*YOUR OBJECTIVE*:
With the images removed, write out each record exactly as given.

*ENTRIES PROVIDED*:
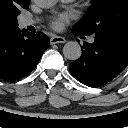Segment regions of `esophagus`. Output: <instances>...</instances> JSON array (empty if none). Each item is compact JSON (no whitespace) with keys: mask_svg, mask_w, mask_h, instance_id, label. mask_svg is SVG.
Returning a JSON list of instances; mask_svg holds the SVG:
<instances>
[{"mask_svg":"<svg viewBox=\"0 0 128 128\" xmlns=\"http://www.w3.org/2000/svg\"><path fill=\"white\" fill-rule=\"evenodd\" d=\"M66 39L62 36H52L50 38V43L51 44H58V43H65Z\"/></svg>","mask_w":128,"mask_h":128,"instance_id":"34e87169","label":"esophagus"}]
</instances>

*TASK ANSWER*:
Segment regions of `esophagus`. Output: <instances>...</instances> JSON array (empty if none). Each item is compact JSON (no whitespace) with keys: mask_svg, mask_w, mask_h, instance_id, label. mask_svg is SVG.
Returning a JSON list of instances; mask_svg holds the SVG:
<instances>
[{"mask_svg":"<svg viewBox=\"0 0 128 128\" xmlns=\"http://www.w3.org/2000/svg\"><path fill=\"white\" fill-rule=\"evenodd\" d=\"M66 39L62 36H52L50 38V43L51 44H58V43H65Z\"/></svg>","mask_w":128,"mask_h":128,"instance_id":"34e87169","label":"esophagus"}]
</instances>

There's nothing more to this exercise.